EXTRACTED ENTRIES:
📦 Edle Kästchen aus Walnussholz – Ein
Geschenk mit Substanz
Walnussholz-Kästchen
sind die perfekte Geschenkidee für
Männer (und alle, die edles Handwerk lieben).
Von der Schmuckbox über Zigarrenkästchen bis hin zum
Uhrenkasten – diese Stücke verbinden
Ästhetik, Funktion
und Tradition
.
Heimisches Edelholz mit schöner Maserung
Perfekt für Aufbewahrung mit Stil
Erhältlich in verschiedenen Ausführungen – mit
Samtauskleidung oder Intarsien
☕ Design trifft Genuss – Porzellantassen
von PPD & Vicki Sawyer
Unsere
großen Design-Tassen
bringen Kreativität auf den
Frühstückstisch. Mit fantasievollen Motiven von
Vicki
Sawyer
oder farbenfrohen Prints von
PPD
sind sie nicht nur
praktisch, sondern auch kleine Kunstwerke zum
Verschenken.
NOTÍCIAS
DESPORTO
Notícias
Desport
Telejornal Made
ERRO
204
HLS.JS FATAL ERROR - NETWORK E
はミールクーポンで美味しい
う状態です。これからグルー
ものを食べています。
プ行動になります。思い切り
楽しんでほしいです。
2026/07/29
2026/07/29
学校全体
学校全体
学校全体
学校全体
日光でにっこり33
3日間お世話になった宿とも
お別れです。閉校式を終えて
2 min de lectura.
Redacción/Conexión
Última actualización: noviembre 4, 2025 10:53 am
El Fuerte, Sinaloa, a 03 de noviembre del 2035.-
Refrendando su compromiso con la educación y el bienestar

* * *

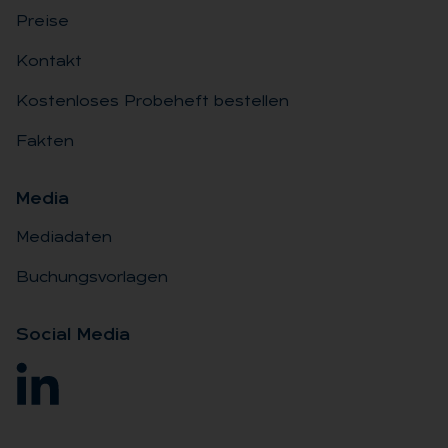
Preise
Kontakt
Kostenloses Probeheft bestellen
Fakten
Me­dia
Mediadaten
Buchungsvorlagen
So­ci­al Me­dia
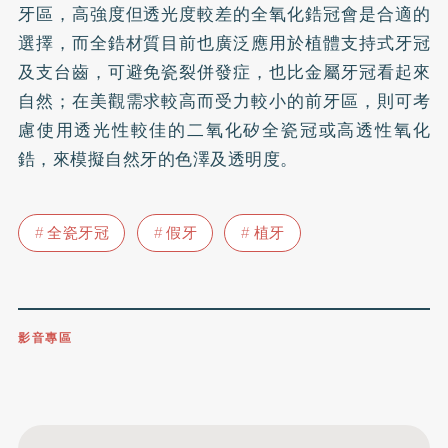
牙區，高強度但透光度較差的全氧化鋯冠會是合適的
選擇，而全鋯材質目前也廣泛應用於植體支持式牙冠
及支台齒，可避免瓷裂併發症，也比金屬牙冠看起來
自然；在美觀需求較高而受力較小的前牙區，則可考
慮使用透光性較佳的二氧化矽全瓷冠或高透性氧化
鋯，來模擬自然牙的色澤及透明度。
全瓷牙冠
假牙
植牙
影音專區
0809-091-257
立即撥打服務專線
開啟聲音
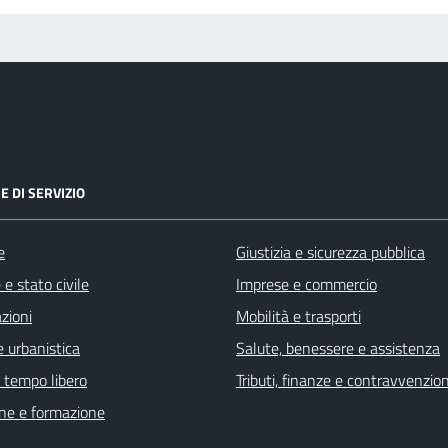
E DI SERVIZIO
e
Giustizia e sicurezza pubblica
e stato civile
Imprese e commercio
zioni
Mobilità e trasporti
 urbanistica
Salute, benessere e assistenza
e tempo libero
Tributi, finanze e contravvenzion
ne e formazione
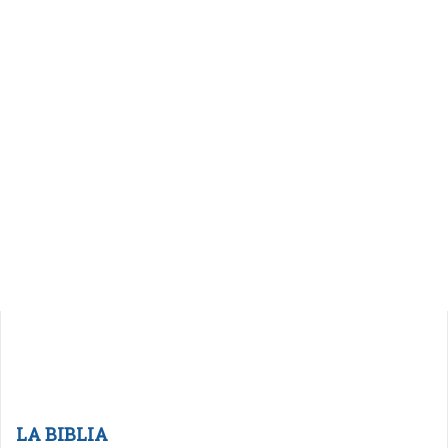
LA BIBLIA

...

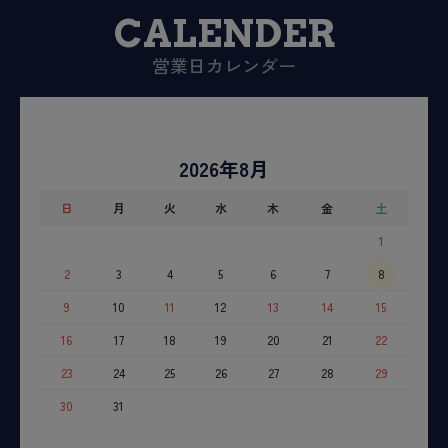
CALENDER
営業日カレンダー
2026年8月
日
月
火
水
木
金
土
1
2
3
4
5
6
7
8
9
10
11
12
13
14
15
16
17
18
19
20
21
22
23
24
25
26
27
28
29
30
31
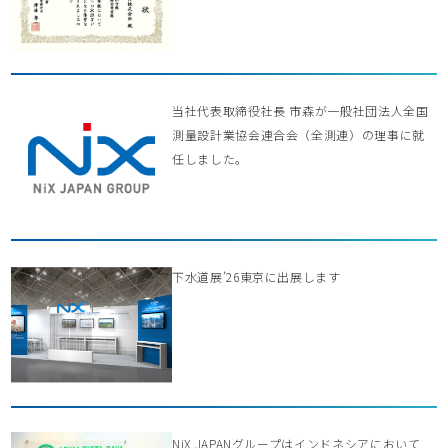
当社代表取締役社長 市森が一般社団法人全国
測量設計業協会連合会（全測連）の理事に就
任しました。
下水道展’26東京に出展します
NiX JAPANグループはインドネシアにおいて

PROBLEM STATEMENT:
After locating the line with "Erhältlich in verschiedenen" in the material above, return it and each line after it exactly, ending at the line with "Refrendando su compromiso".

ANSWER FOR THE TASK:
Erhältlich in verschiedenen Ausführungen – mit
Samtauskleidung oder Intarsien
☕ Design trifft Genuss – Porzellantassen
von PPD & Vicki Sawyer
Unsere
großen Design-Tassen
bringen Kreativität auf den
Frühstückstisch. Mit fantasievollen Motiven von
Vicki
Sawyer
oder farbenfrohen Prints von
PPD
sind sie nicht nur
praktisch, sondern auch kleine Kunstwerke zum
Verschenken.
NOTÍCIAS
DESPORTO
Notícias
Desport
Telejornal Made
ERRO
204
HLS.JS FATAL ERROR - NETWORK E
はミールクーポンで美味しい
う状態です。これからグルー
ものを食べています。
プ行動になります。思い切り
楽しんでほしいです。
2026/07/29
2026/07/29
学校全体
学校全体
学校全体
学校全体
日光でにっこり33
3日間お世話になった宿とも
お別れです。閉校式を終えて
2 min de lectura.
Redacción/Conexión
Última actualización: noviembre 4, 2025 10:53 am
El Fuerte, Sinaloa, a 03 de noviembre del 2035.-
Refrendando su compromiso con la educación y el bienestar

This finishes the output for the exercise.